Der Feldberg ist kein gewöhnlicher Ausflugsberg. Mit 1493 Metern ist er der höchste Punkt im Schwarzwald und der höchste Berg Deutschlands außerhalb der Alpen – ein Titel, der sich beim ersten Blick vom Gipfel sofort erschließt. An klaren Maitagen sieht man von hier die Alpenkette vom Säntis bis zum Mont Blanc, dazu das Rheintal, den Jura und bei besonderem Glück sogar die Vogesen. Wer einmal da oben stand, versteht, warum der Feldberg so viele Menschen immer wieder anzieht.

Von uns im Langenordnachtal aus ist der Feldberg keine große Weltreise: gut 20 Kilometer mit dem Auto, oder – wer mit der Hochschwarzwald Card oder der KONUS-Gästekarte unterwegs ist – bequem mit dem Bus ab Titisee. Das macht den Ausflug besonders im Frühling reizvoll, wenn unten im Tal schon die Wildblumen blühen und oben am Gipfel noch letzte Schneefelder liegen.

Mit dem Bus oder zu Fuß – so kommt ihr hin

Ab Titisee fährt die Buslinie 7300 regelmäßig Richtung Feldberg-Ort und Seebuck. Mit unserer KONUS-Gästekarte, die ihr ab der zweiten Übernachtung bei uns kostenlos erhaltet, fahrt ihr dabei völlig gratis – kein Parkplatz-Stress, keine Schranken, keine Warteschlangen. Das ist am Feldberg im Frühjahr, wenn die Wandersaison so richtig losgeht, ein echter Vorteil.

Wer lieber zu Fuß startet: Vom Feldberg-Ort aus ist der Gipfelrundweg gut ausgeschildert. Über den Seebuck und am Bismarckdenkmal vorbei geht es auf den eigentlichen Gipfel mit dem Feldbergturm – der Aufstieg dauert je nach Route zwischen einer und anderthalb Stunden. Trittsicherheit braucht es kaum, gutes Schuhwerk schadet aber nie, denn im Mai können an Nordhängen noch feuchte Schneefelder liegen.

Was euch oben erwartet – und was viele nicht wissen

Der Gipfelbereich rund um den Feldbergturm ist Naturschutzgebiet. Das Feldberg-Naturschutzzentrum des NABU, direkt am Seebuck gelegen, lohnt einen Zwischenstopp – der Eintritt ist frei, und die Ausstellung erklärt anschaulich, warum das Feldberg-Moorgebiet so besonders ist.

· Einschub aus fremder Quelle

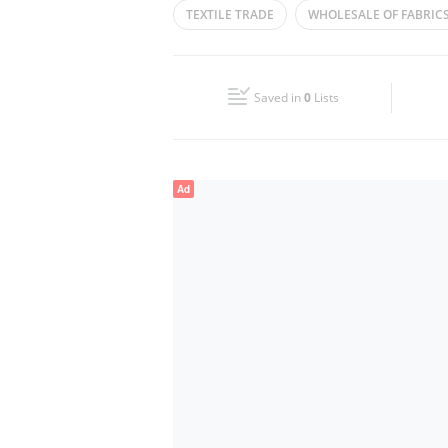
TEXTILE TRADE
WHOLESALE OF FABRIC
Wed
09:00 - 14:00
16:00 - 21:00
FABRICS TRADING
CLOTH TRADERS
Fri
09:00 - 14:00
16:00 - 21:00
Saved in
0
Lists
Sun
Closed
Ad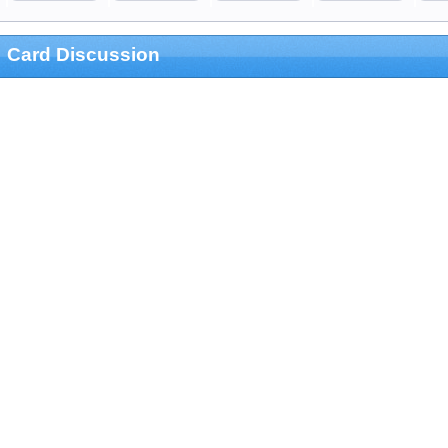
Card Discussion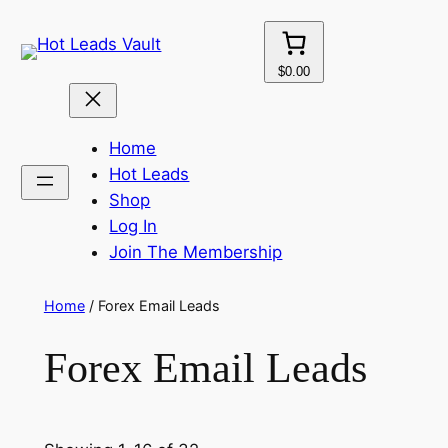
Skip
to
content
$0.00
Home
Hot Leads
Shop
Log In
Join The Membership
Home
/ Forex Email Leads
Forex Email Leads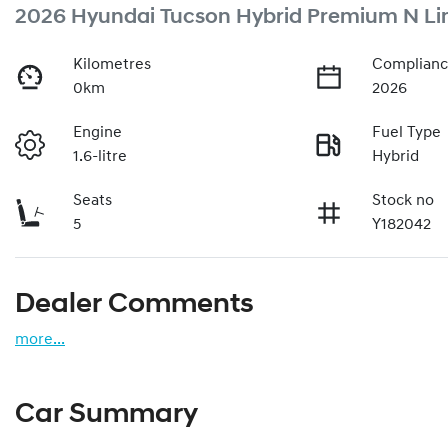
2026 Hyundai Tucson Hybrid Premium N Li
Kilometres
Complianc
0km
2026
Engine
Fuel Type
1.6-litre
Hybrid
Seats
Stock no
5
Y182042
Dealer Comments
more
...
Car Summary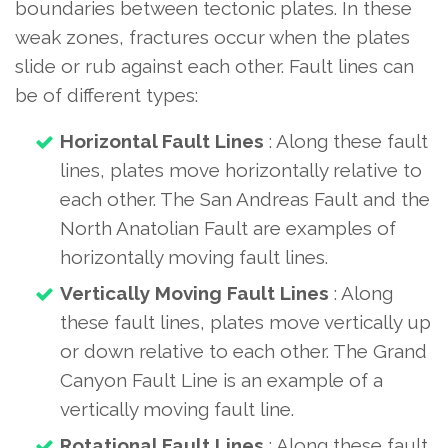
boundaries between tectonic plates. In these
weak zones, fractures occur when the plates
slide or rub against each other. Fault lines can
be of different types:
Horizontal Fault Lines
: Along these fault
lines, plates move horizontally relative to
each other. The San Andreas Fault and the
North Anatolian Fault are examples of
horizontally moving fault lines.
Vertically Moving Fault Lines
: Along
these fault lines, plates move vertically up
or down relative to each other. The Grand
Canyon Fault Line is an example of a
vertically moving fault line.
Rotational Fault Lines
: Along these fault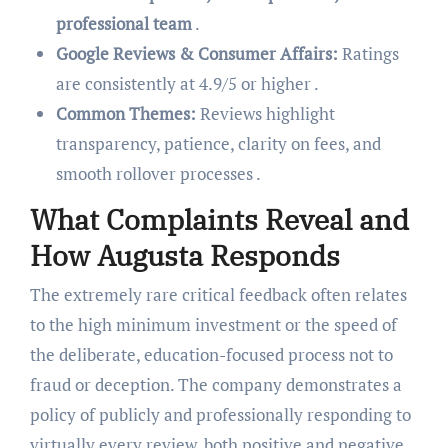
professional team
.
Google Reviews & Consumer Affairs:
Ratings
are consistently at 4.9/5 or higher .
Common Themes:
Reviews highlight
transparency, patience, clarity on fees, and
smooth rollover processes .
What Complaints Reveal and
How Augusta Responds
The extremely rare critical feedback often relates
to the high minimum investment or the speed of
the deliberate, education-focused process not to
fraud or deception. The company demonstrates a
policy of publicly and professionally responding to
virtually every review, both positive and negative,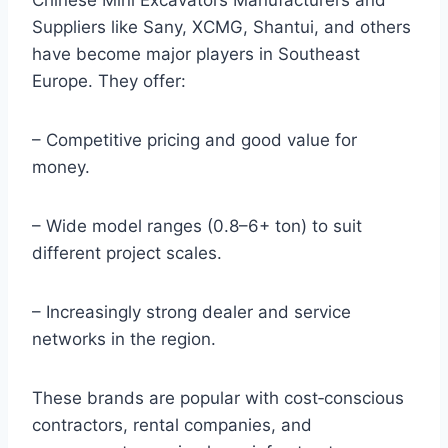
Chinese Mini Excavators Manufacturers and
Suppliers like Sany, XCMG, Shantui, and others
have become major players in Southeast
Europe. They offer:
– Competitive pricing and good value for
money.
– Wide model ranges (0.8–6+ ton) to suit
different project scales.
– Increasingly strong dealer and service
networks in the region.
These brands are popular with cost‑conscious
contractors, rental companies, and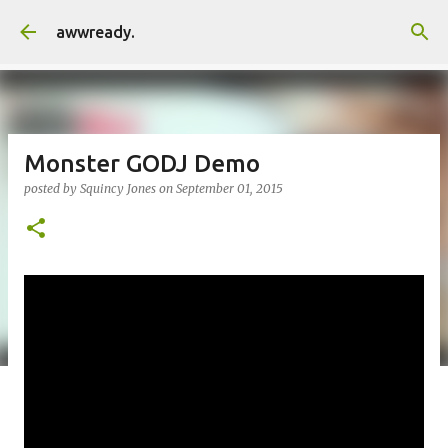
Skip to main content
awwready.
Monster GODJ Demo
posted by
Squincy Jones
on
September 01, 2015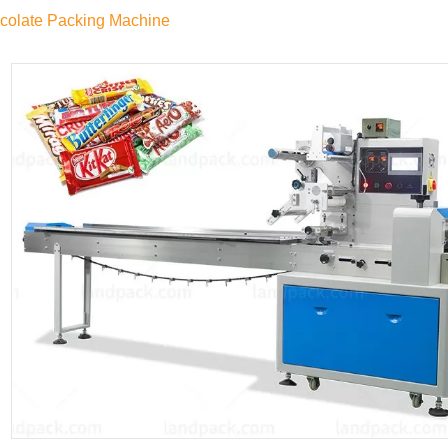
colate Packing Machine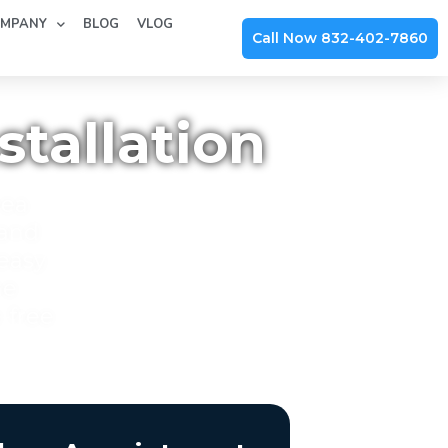
MPANY
BLOG
VLOG
Call Now 832-402-7860
tallation
rea
 and
 easy
he
-free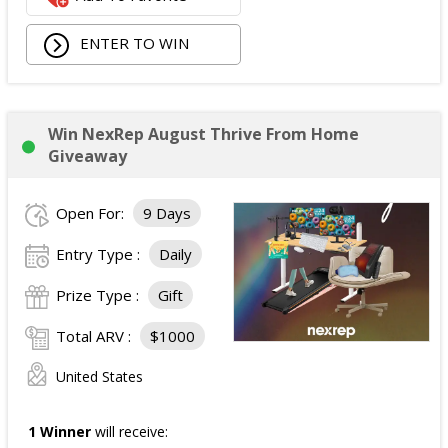
ENTER TO WIN
Win NexRep August Thrive From Home
Giveaway
Open For:
9 Days
Entry Type :
Daily
Prize Type :
Gift
Total ARV :
$1000
United States
1 Winner
will receive:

Anfang bis Mitte Mai findet ihr im Bereich der Feldbergweiden oft noch Bergdohlen, und mit etwas Glück seht ihr Birkhühner, die in dieser Region eines der letzten deutschen Rückzugsgebiete haben.

Ein paar Tipps aus eigener Erfahrung:

  • Früh starten lohnt sich. Vor zehn Uhr ist der Feldberg deutlich ruhiger, besonders an Wochenenden im Mai.
  • Wetterwechsel einplanen. Auf 1493 Metern kann es auch im Mai noch frisch werden. Eine Windjacke gehört immer in den Rucksack.
  • Einkehr: Am Seebuck und in Feldberg-Ort gibt es mehrere Hütten und Gasthäuser. Wer lieber gemütlich nach Hause kommt, den erwartet montags ab 18 Uhr unsere Wirtschaft im Hirschen – ein Abendessen in der alten Bauernstube nach einem langen Gipfeltag hat seinen eigenen Reiz.
  • Aussichtspunkt Baldenweger Buck: Wer den normalen Gipfelweg kennt, sollte einmal den Abstecher zum Baldenweger Buck nehmen – etwas ruhiger, fast genauso schöner Blick ins Rheintal.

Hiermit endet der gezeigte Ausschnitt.